─── Recorded information
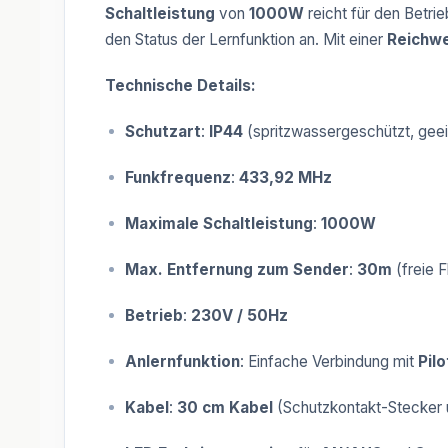
Schaltleistung
von
1000W
reicht für den Betri
den Status der Lernfunktion an. Mit einer
Reichwe
Technische Details:
Schutzart
:
IP44
(spritzwassergeschützt, gee
Funkfrequenz
:
433,92 MHz
Maximale Schaltleistung
:
1000W
Max. Entfernung zum Sender
:
30m
(freie F
Betrieb
:
230V / 50Hz
Anlernfunktion
: Einfache Verbindung mit
Pil
Kabel
:
30 cm Kabel
(Schutzkontakt-Stecker 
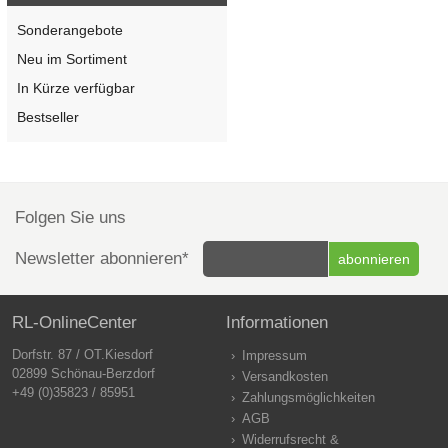
Sonderangebote
Neu im Sortiment
In Kürze verfügbar
Bestseller
Folgen Sie uns
Newsletter abonnieren*
RL-OnlineCenter
Informationen
Dorfstr. 87 / OT.Kiesdorf
Impressum
02899 Schönau-Berzdorf
Versandkosten
+49 (0)35823 / 85951
Zahlungsmöglichkeiten
AGB
Widerrufsrecht &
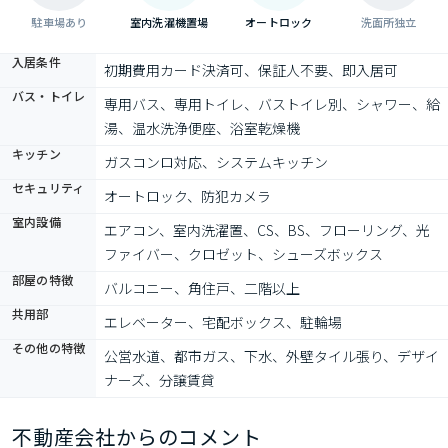
駐車場あり
室内洗濯機置場
オートロック
洗面所独立
入居条件
初期費用カード決済可、保証人不要、即入居可
バス・トイレ
専用バス、専用トイレ、バストイレ別、シャワー、給
湯、温水洗浄便座、浴室乾燥機
キッチン
ガスコンロ対応、システムキッチン
セキュリティ
オートロック、防犯カメラ
室内設備
エアコン、室内洗濯置、CS、BS、フローリング、光
ファイバー、クロゼット、シューズボックス
部屋の特徴
バルコニー、角住戸、二階以上
共用部
エレベーター、宅配ボックス、駐輪場
その他の特徴
公営水道、都市ガス、下水、外壁タイル張り、デザイ
ナーズ、分譲賃貸
不動産会社からのコメント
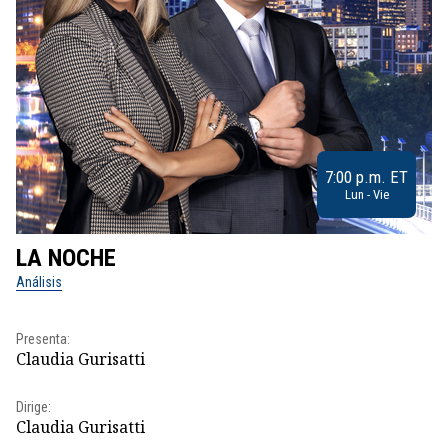
7:00 p.m. ET
Lun - Vie
LA NOCHE
L
Análisis
No
Pr
Presenta:
Id
Claudia Gurisatti
Dir
Dirige:
Id
Claudia Gurisatti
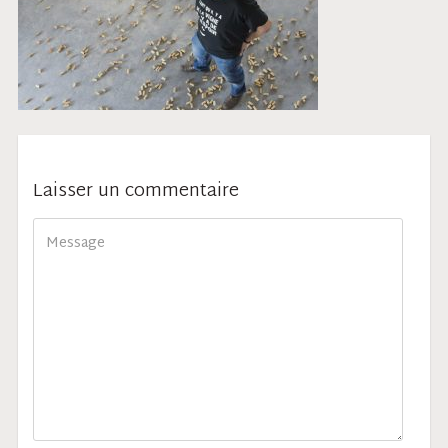
Laisser un commentaire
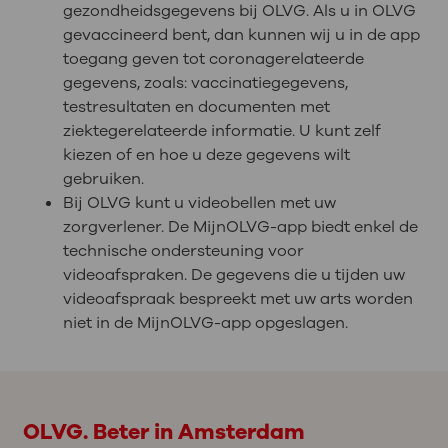
gezondheidsgegevens bij OLVG. Als u in OLVG
gevaccineerd bent, dan kunnen wij u in de app
toegang geven tot coronagerelateerde
gegevens, zoals: vaccinatiegegevens,
testresultaten en documenten met
ziektegerelateerde informatie. U kunt zelf
kiezen of en hoe u deze gegevens wilt
gebruiken.
Bij OLVG kunt u videobellen met uw
zorgverlener. De MijnOLVG-app biedt enkel de
technische ondersteuning voor
videoafspraken. De gegevens die u tijden uw
videoafspraak bespreekt met uw arts worden
niet in de MijnOLVG-app opgeslagen.
OLVG. Beter in Amsterdam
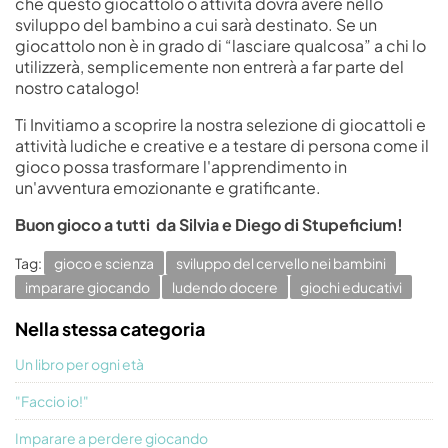
che questo giocattolo o attività dovrà avere nello
sviluppo del bambino a cui sarà destinato. Se un
giocattolo non è in grado di “lasciare qualcosa” a chi lo
utilizzerà, semplicemente non entrerà a far parte del
nostro catalogo!
Ti Invitiamo a scoprire la nostra selezione di giocattoli e
attività ludiche e creative e a testare di persona come il
gioco possa trasformare l'apprendimento in
un'avventura emozionante e gratificante.
Buon gioco a tutti da Silvia e Diego di Stupeficium!
Tag:
gioco e scienza
sviluppo del cervello nei bambini
imparare giocando
ludendo docere
giochi educativi
Nella stessa categoria
Un libro per ogni età
"Faccio io!"
Imparare a perdere giocando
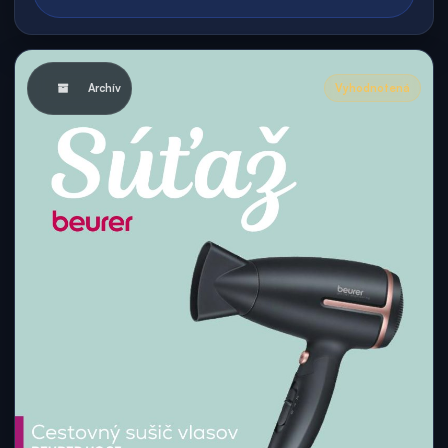
Archív
Vyhodnotená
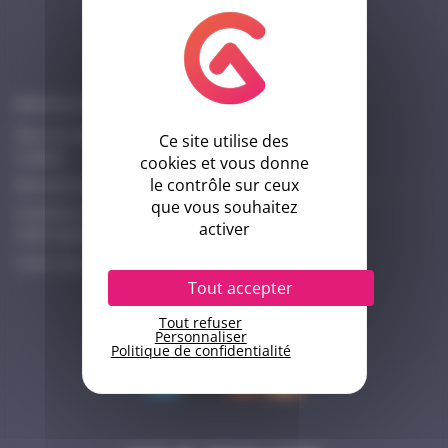
Informations
Mentions légales
Plan du site
Ce site utilise des
Cookies
cookies et vous donne
le contrôle sur ceux
Données personnelles
que vous souhaitez
Conditions d’utilisation
activer
Index Egalité Femmes-Hommes Cocktail
Créer mon compte ici
Tout accepter
Suivez-nous
Tout refuser
Personnaliser
Politique de confidentialité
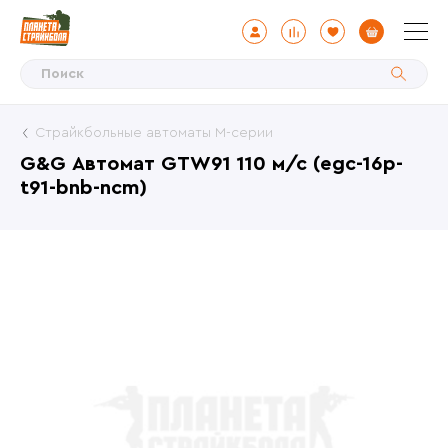
Страйкбольные автоматы М-серии
G&G Автомат GTW91 110 м/с (egc-16p-
t91-bnb-ncm)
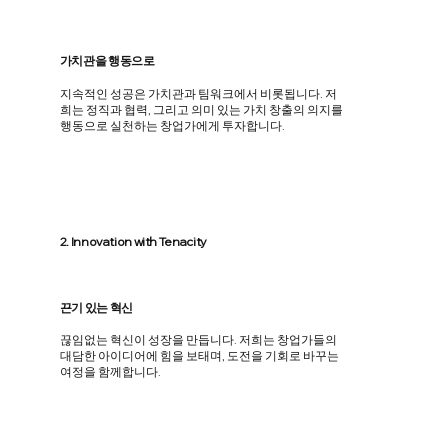
​가치관을 행동으로
지속적인 성공은 가치관과 팀워크에서 비롯됩니다. 저
희는 정직과 협력, 그리고 의미 있는 가치 창출의 의지를
행동으로 실천하는 창업가에게 투자합니다.
2. Innovation with Tenacity
끈기 있는 혁신
끊임없는 혁신이 성장을 만듭니다. 저희는 창업가들의
대담한 아이디어에 힘을 보태며, 도전을 기회로 바꾸는
여정을 함께합니다.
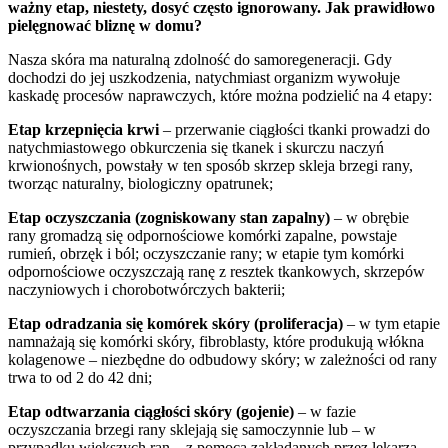
ważny etap, niestety, dosyć często ignorowany. Jak prawidłowo
pielęgnować bliznę w domu?
Nasza skóra ma naturalną zdolność do samoregeneracji. Gdy
dochodzi do jej uszkodzenia, natychmiast organizm wywołuje
kaskadę procesów naprawczych, które można podzielić na 4 etapy:
Etap krzepnięcia krwi
– przerwanie ciągłości tkanki prowadzi do
natychmiastowego obkurczenia się tkanek i skurczu naczyń
krwionośnych, powstały w ten sposób skrzep skleja brzegi rany,
tworząc naturalny, biologiczny opatrunek;
Etap oczyszczania (zogniskowany stan zapalny)
– w obrębie
rany gromadzą się odpornościowe komórki zapalne, powstaje
rumień, obrzęk i ból; oczyszczanie rany; w etapie tym komórki
odpornościowe oczyszczają ranę z resztek tkankowych, skrzepów
naczyniowych i chorobotwórczych bakterii;
Etap odradzania się komórek skóry (proliferacja)
– w tym etapie
namnażają się komórki skóry, fibroblasty, które produkują włókna
kolagenowe – niezbędne do odbudowy skóry; w zależności od rany
trwa to od 2 do 42 dni;
Etap odtwarzania ciągłości skóry (gojenie)
– w fazie
oczyszczania brzegi rany sklejają się samoczynnie lub – w
przypadku większych ran – z pomocą zakładanych przez lekarza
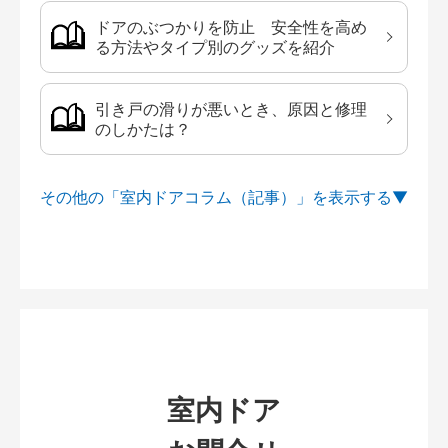
ドアのぶつかりを防止 安全性を高め
る方法やタイプ別のグッズを紹介
引き戸の滑りが悪いとき、原因と修理
のしかたは？
その他の「室内ドアコラム（記事）」を
室内ドア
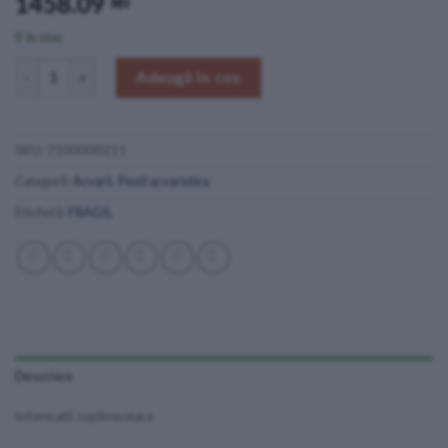
1458.09
lei
9 în stoc
Cantitate Juwel Acvariu Led Lido 120 Alb
Adaugă în coș
SKU:
7100000211
Categorii:
Acvarii
,
Pesti acvaristica
Etichetă:
FRAGIL
Descriere
Informații suplimentare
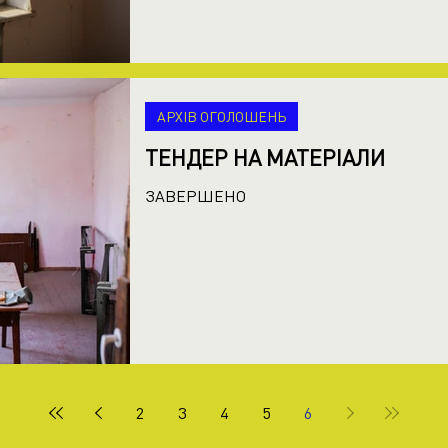
АРХІВ ОГОЛОШЕНЬ
ТЕНДЕР НА МАТЕРІАЛИ
ЗАВЕРШЕНО
2
3
4
5
6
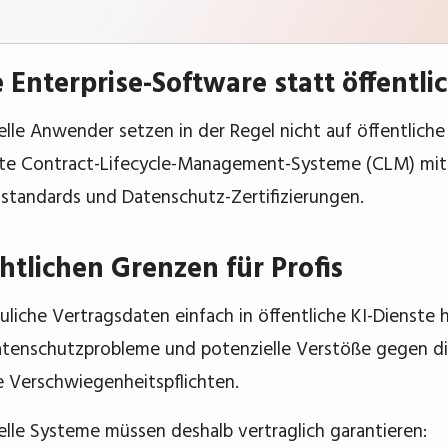
e Enterprise-Software statt öffentl
elle Anwender setzen in der Regel nicht auf öffentliche
erte Contract-Lifecycle-Management-Systeme (CLM) mi
sstandards und Datenschutz-Zertifizierungen.
chtlichen Grenzen für Profis
liche Vertragsdaten einfach in öffentliche KI-Dienste ho
atenschutzprobleme und potenzielle Verstöße gegen 
e Verschwiegenheitspflichten.
elle Systeme müssen deshalb vertraglich garantieren:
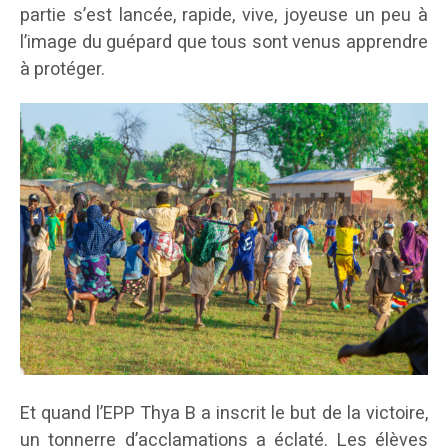
partie s’est lancée, rapide, vive, joyeuse un peu à
l’image du guépard que tous sont venus apprendre
à protéger.
Et quand l’EPP Thya B a inscrit le but de la victoire,
un tonnerre d’acclamations a éclaté. Les élèves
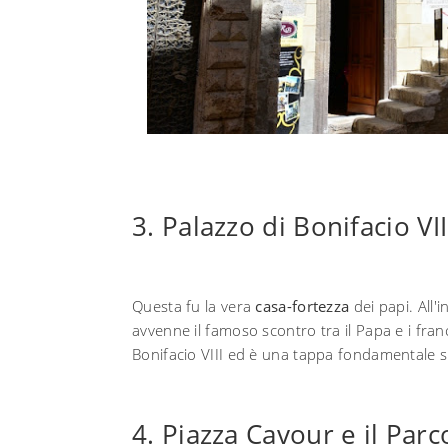
3. Palazzo di Bonifacio VII
Questa fu la vera
casa-fortezza
dei papi. All'i
avvenne il famoso scontro tra il Papa e i fran
Bonifacio VIII ed è una tappa fondamentale s
4. Piazza Cavour e il Pa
──────
== Exercise aim ==
Find how many lines of the material include the string "giocando". Nothing but the number should be given.

== Answer to this problem ==
2